Since the start of the COVID-19 pandemic, pharmacies have been exceptionally overwhelmed, overburdened and understaffed. The outbreak caused pharmacies to become the frontline of public health, handling COVID-19 testing and vaccinations, and distributing critical medicines, all while maintaining regular prescription services.

This surge in demand, which was needed during the pandemic, has not let up. Leading to staff shortages, increased workloads and disrupted supply chains, the situation was exacerbated by stress for pharmacists. Those additional responsibilities took time away from the one-on-one time millions of Americans were used to getting with their pharmacists to ask questions about their medications.

More and more, Americans are relying on printed patient medication information (PMI), the insert included with their prescription, for information about side effects, drug interactions and instructions. With face-to-face time with their pharmacists dwindling, Americans know how important it is to ensure the PMI is understandable and accessible.

Last year, the Food and Drug Administration released a plan to standardize and improve PMI because Americans are receiving different types of PMI. The FDA is correct, we need to standardize PMI. However, after looking at the proposed PMI, I think the FDA has missed the mark. Not only that, but its proposed PMI would make matters worse. The version is hard to read and hard to understand, and it incentivizes using PMI in a digital format only. The rule creates an unfunded mandate on already overwhelmed pharmacies, costing pharmacies $1.6 billion and requiring 71 million more staff hours annually.

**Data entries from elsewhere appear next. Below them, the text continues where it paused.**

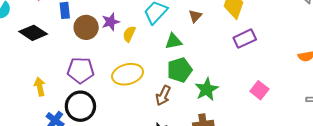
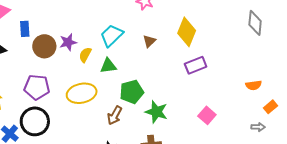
green triangle: (173, 41) -> (108, 66), moved
green star: (207, 89) -> (156, 112), turned -30

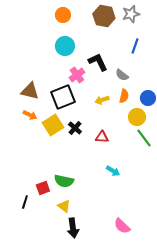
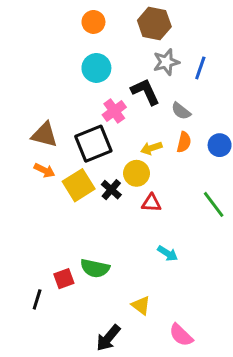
gray star: (131, 14) -> (166, 62), moved
yellow circle: (137, 117) -> (136, 173), moved
yellow triangle: (64, 206) -> (141, 305), moved
black arrow: (73, 228) -> (108, 338), turned 48

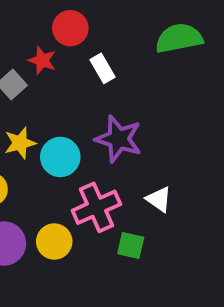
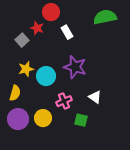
pink cross: (96, 207) -> (64, 101), size x0.7

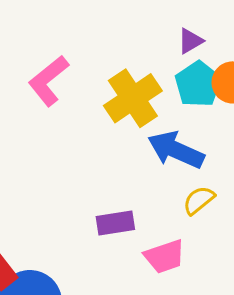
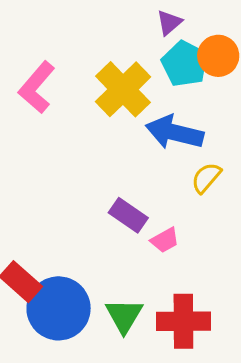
purple rectangle: (115, 223) -> (128, 215), turned 54
pink trapezoid: (165, 256) -> (165, 240), moved, size x0.7

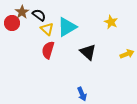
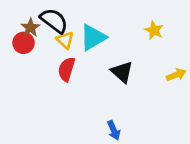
brown star: (22, 12) -> (30, 28), moved
black semicircle: (39, 15) -> (54, 21), size x1.5
red circle: (12, 23) -> (24, 43), moved

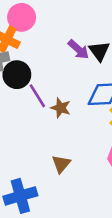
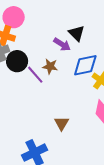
purple arrow: (78, 49) -> (62, 44), moved
brown star: (61, 108) -> (50, 66), moved

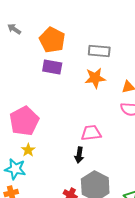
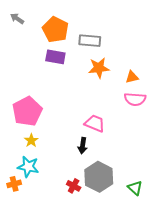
gray rectangle: (99, 51) -> (90, 41), moved
pink trapezoid: (91, 133) -> (95, 123), turned 30
cyan star: (15, 169) -> (28, 167), moved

A newly released survey of consumers nationwide found that 92 percent of respondents prefer the easy-to-read, color-coded PMI format designed and tested at  Duke University Medical Cognition Laboratory. This isn’t surprising, considering the FDA’s version wasn’t designed using cognitive science.

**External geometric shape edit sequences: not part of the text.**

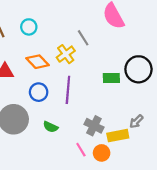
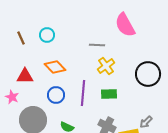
gray line: (83, 38) -> (97, 45), turned -56
yellow cross: (66, 54) -> (106, 66), moved
green rectangle: (111, 78) -> (109, 94), moved

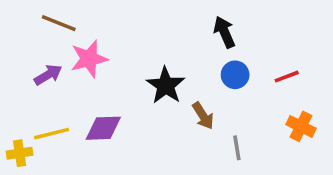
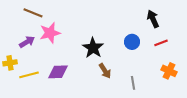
black arrow: (224, 32) -> (153, 19), moved
brown arrow: (203, 116) -> (105, 71), moved
yellow cross: (20, 153) -> (10, 63), moved

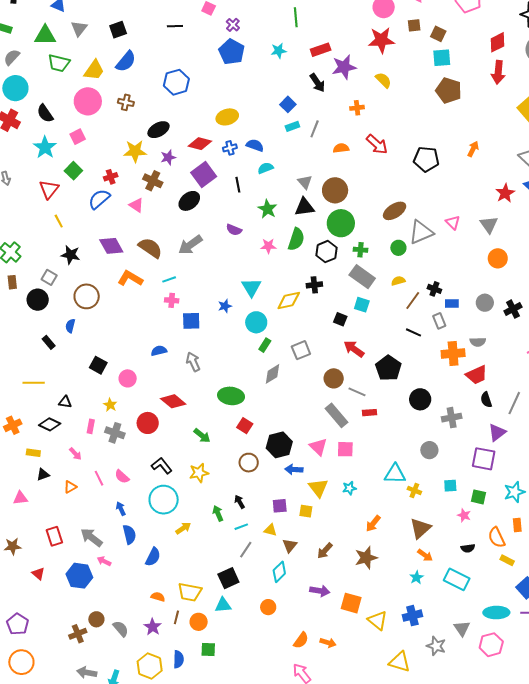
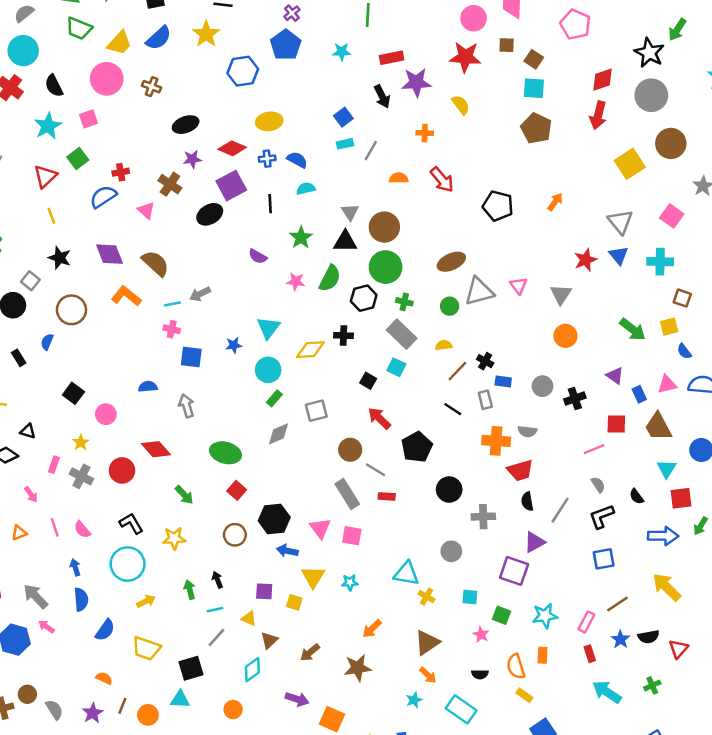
blue hexagon: (176, 82) -> (243, 71), moved
yellow star: (135, 151) -> (206, 34), moved, turned 30
gray arrow: (190, 245) -> (200, 294), moved, size x0.7
yellow trapezoid: (190, 592) -> (146, 648), moved

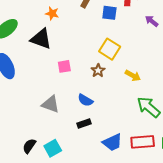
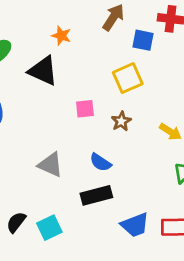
yellow square: (110, 49) -> (128, 78), moved, turned 30
pink square: (64, 66) -> (85, 109), moved
black rectangle: (84, 123) -> (96, 195), size x1.5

The FDA’s push to go digital is also a problem. Digital PMI may be accessible for those with smartphones, technology skills and consistent internet access, but many older, rural and low-income populations lack that access. The same survey found that 64 percent of consumers would have difficulty accessing PMI if it’s distributed electronically instead of print. This would only exacerbate healthcare disparities between the haves and the have-nots. Keeping PMI printed is the only way to ensure that every patient — regardless of age, location or income — has access to this sometimes life-saving information.

The data prove that the FDA must reconsider how it designs and distributes PMI. The goal of standardizing PMI is to ensure patients have clear, concise and accessible information about their prescription drugs. We can’t achieve that if Americans don’t understand it, don’t retain it, discard it immediately, or lose access because it’s stuck behind a QR code.

While the FDA’s intentions are correct, its first attempt fell flat. We can’t afford to get this wrong, and public health is at risk. The FDA should re-evaluate its proposed PMI to ensure it is designed using cognitive research and printed.

Ned Helms is a former commissioner of the New Hampshire Department of Health and Human Services. He wrote this for InsideSources.com.